Categorie: column | Gepubliceerd: 14 juni 2003

Wereld te winnen

Eind mei vond het congres 'Grensoverschrijdend verkeer van afval binnen de EU' plaats. Verschillende deskundigen en vertegenwoordigers bespraken de ontwikkelingen vanuit nationaal en internationaal perspectief. Uitvoerig werd stilgestaan bij de toegenomen export, die de afvalwereld in zijn greep houdt.
Het is zonder enige twijfel zo dat in de afgelopen periode de export van afval naar Duitsland is toegenomen.

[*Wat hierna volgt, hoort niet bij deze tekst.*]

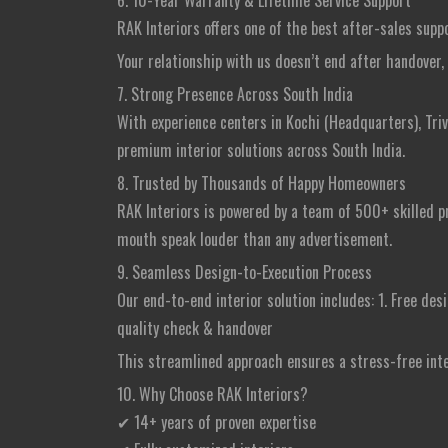
6. 10-Year Warranty & Lifetime Service Support
RAK Interiors offers one of the best after-sales supp
Your relationship with us doesn’t end after handover, i
7. Strong Presence Across South India
With experience centers in Kochi (Headquarters), Triv
premium interior solutions across South India.
8. Trusted by Thousands of Happy Homeowners
RAK Interiors is powered by a team of 500+ skilled pr
mouth speak louder than any advertisement.
9. Seamless Design-to-Execution Process
Our end-to-end interior solution includes: 1. Free desi
quality check & handover
This streamlined approach ensures a stress-free int
10. Why Choose RAK Interiors?
✔ 14+ years of proven expertise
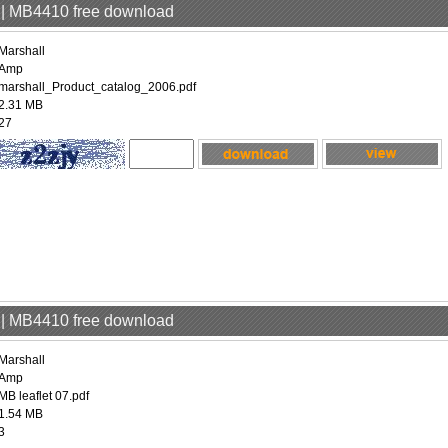
p | MB4410 free download
Marshall
Amp
marshall_Product_catalog_2006.pdf
2.31 MB
27
p | MB4410 free download
Marshall
Amp
MB leaflet 07.pdf
1.54 MB
3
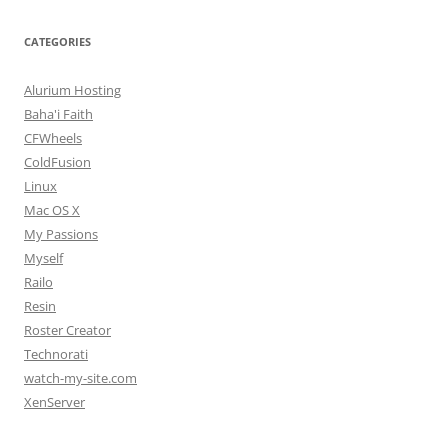
CATEGORIES
Alurium Hosting
Baha'i Faith
CFWheels
ColdFusion
Linux
Mac OS X
My Passions
Myself
Railo
Resin
Roster Creator
Technorati
watch-my-site.com
XenServer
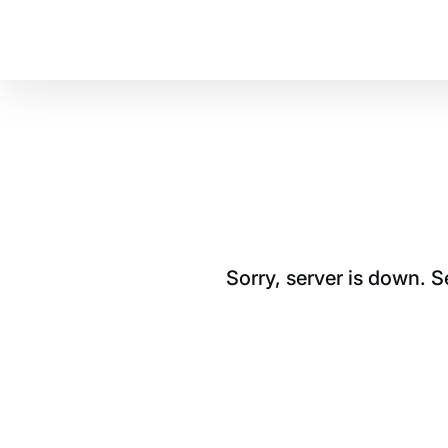
Sorry, server is down. 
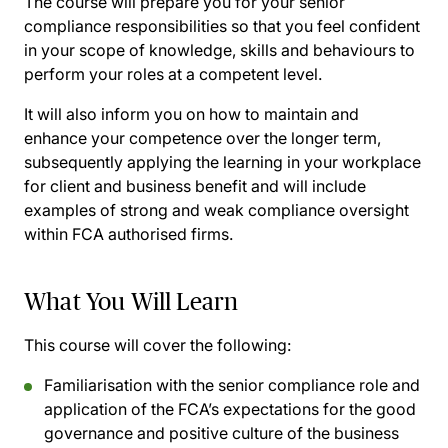
The course will prepare you for your senior
compliance responsibilities so that you feel confident
in your scope of knowledge, skills and behaviours to
perform your roles at a competent level.
It will also inform you on how to maintain and
enhance your competence over the longer term,
subsequently applying the learning in your workplace
for client and business benefit and will include
examples of strong and weak compliance oversight
within FCA authorised firms.
What You Will Learn
This course will cover the following:
Familiarisation with the senior compliance role and
application of the FCA’s expectations for the good
governance and positive culture of the business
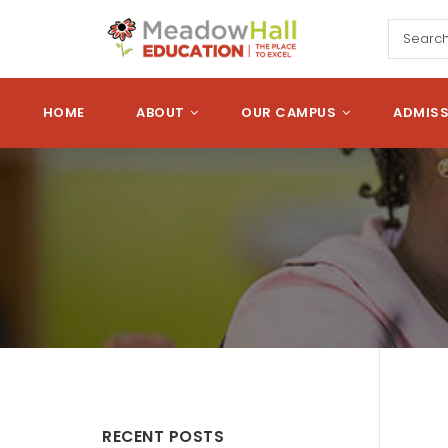
Skip to main content
Meadow Hall Edu
HOME
ABOUT
OUR CAMPUS
ADMIS
RECENT POSTS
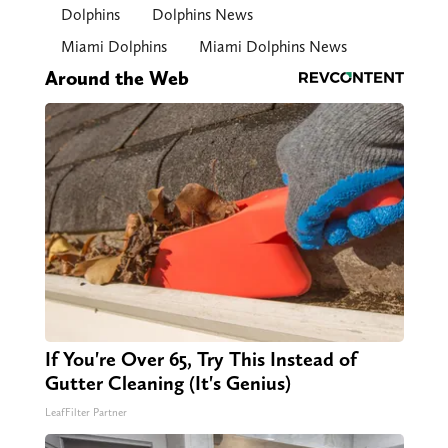
Dolphins
Dolphins News
Miami Dolphins
Miami Dolphins News
Around the Web
If You're Over 65, Try This Instead of
Gutter Cleaning (It's Genius)
LeafFilter Partner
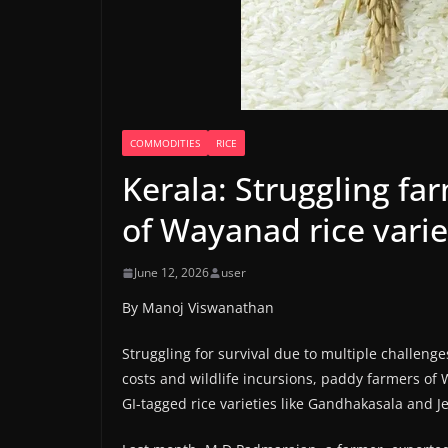
COMMODITIES
RICE
Kerala: Struggling fa
of Wayanad rice varie
June 12, 2026
user
By Manoj Viswanathan
Struggling for survival due to multiple challeng
costs and wildlife incursions, paddy farmers of
GI-tagged rice varieties like Gandhakasala and J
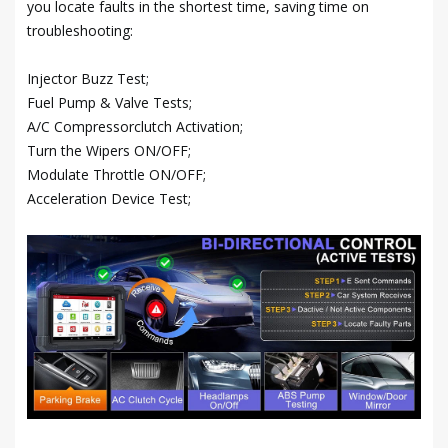
you locate faults in the shortest time, saving time on
troubleshooting:
Injector Buzz Test;
Fuel Pump & Valve Tests;
A/C Compressorclutch Activation;
Turn the Wipers ON/OFF;
Modulate Throttle ON/OFF;
Acceleration Device Test;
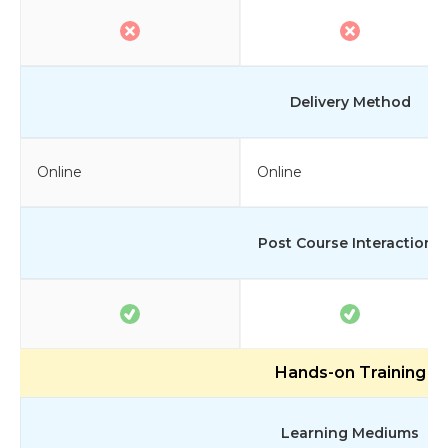
Delivery Method
Online
Online
Post Course Interactions
Hands-on Training
Learning Mediums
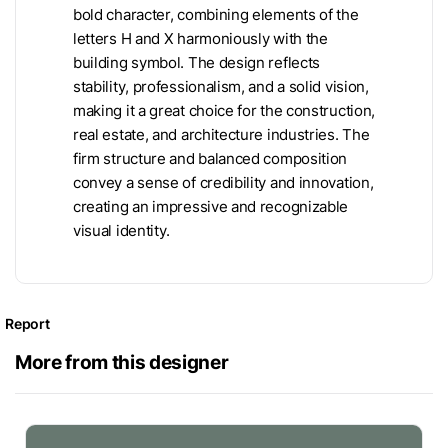
bold character, combining elements of the
letters H and X harmoniously with the
building symbol. The design reflects
stability, professionalism, and a solid vision,
making it a great choice for the construction,
real estate, and architecture industries. The
firm structure and balanced composition
convey a sense of credibility and innovation,
creating an impressive and recognizable
visual identity.
Report
More from this designer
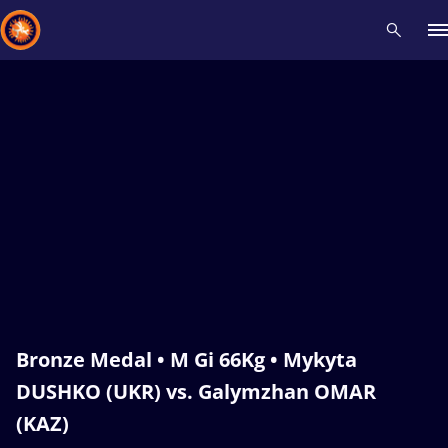
Recent results
All
Athletes
Videos
News
Events
Insti
Type here to search
Bronze Medal • M Gi 66Kg • Mykyta
DUSHKO (UKR) vs. Galymzhan OMAR
(KAZ)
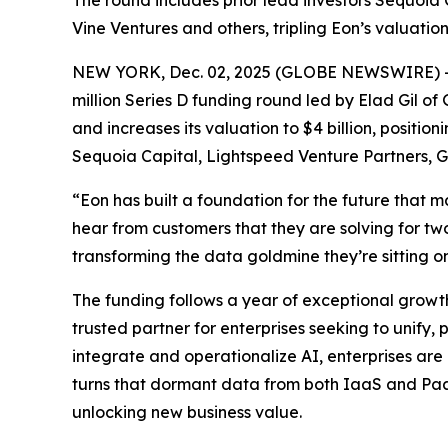
The round includes prior lead investors Sequoia 
Vine Ventures and others, tripling Eon’s valuatio
NEW YORK, Dec. 02, 2025 (GLOBE NEWSWIRE) 
million Series D funding round led by Elad Gil of 
and increases its valuation to $4 billion, positio
Sequoia Capital, Lightspeed Venture Partners,
“Eon has built a foundation for the future that 
hear from customers that they are solving for two 
transforming the data goldmine they’re sitting on 
The funding follows a year of exceptional growt
trusted partner for enterprises seeking to unify,
integrate and operationalize AI, enterprises are
turns that dormant data from both IaaS and PaaS
unlocking new business value.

Voor de goede orde, het betreft hier afval dat geschikt is voor nuttige toepassing en dus mag worden geëxporteerd. Deze toename wordt allereerst veroorzaakt door het feit dat in Duitsland meer mogelijkheden zijn om afval nuttig toe te passen dan in ons land, omdat daar het begrip anders wordt uitgelegd dan hier. Van harmonisatie is dus geen sprake. Vervolgens is het zo dat door de hoogte van de stortheffing de kosten van het storten in Nederland fors zijn toegenomen, waardoor de verbrandingstarieven zijn meegegroeid en het bewerken in Duitsland economisch interessanter is geworden.
Door de toename van export is een substantiële stroom niet meer voor be- of verwerking in Nederland beschikbaar. Logisch dat sommigen dit met lede ogen aanzien en alles op alles zetten om het afval zoveel mogelijk binnenslands te houden. Maar het gaat toch te ver om export van afval als illegaal en frauduleus te bestempelen, zoals de heer Koopmans, lid van de CDA-fractie in de Tweede Kamer deed. Tijdens zijn bijdrage op het congres hanteerde hij in een adem de trits export, illegaal, ontwijking en fraude. De staat zou tientallen miljoenen euro's mislopen aan gederfde stortheffing.
Er is helemaal geen sprake van het ontwijken of ontduiken van belasting, laat staan van fraude. De hoge stortheffing is destijds in het leven geroepen om het storten zoveel mogelijk in te dammen. Het is een regulerende heffing, waarvan de opbrengst louter een meevaller is voor de minister van financiën. Het resultaat is dat in Nederland aanmerkelijk minder wordt gestort en het beleid op dit punt dus succesvol is geweest.
Om het 'exportprobleem' aan te pakken stelde de heer Koopmans voor om als een soort schoktherapie de grenzen voor afval te sluiten. Daarmee spant hij echter het paard achter de wagen. Afvalvraagstukken moeten in een grenzeloos Europees verband worden opgelost. Als de heer Koopmans zo nodig wil ingrijpen, kan hij zich, als onderdeel van de wetgevende macht, beter inspannen om de zo broodnodige harmonisatie van de regelgeving te bewerkstelligen. Daar is nog een wereld te winnen.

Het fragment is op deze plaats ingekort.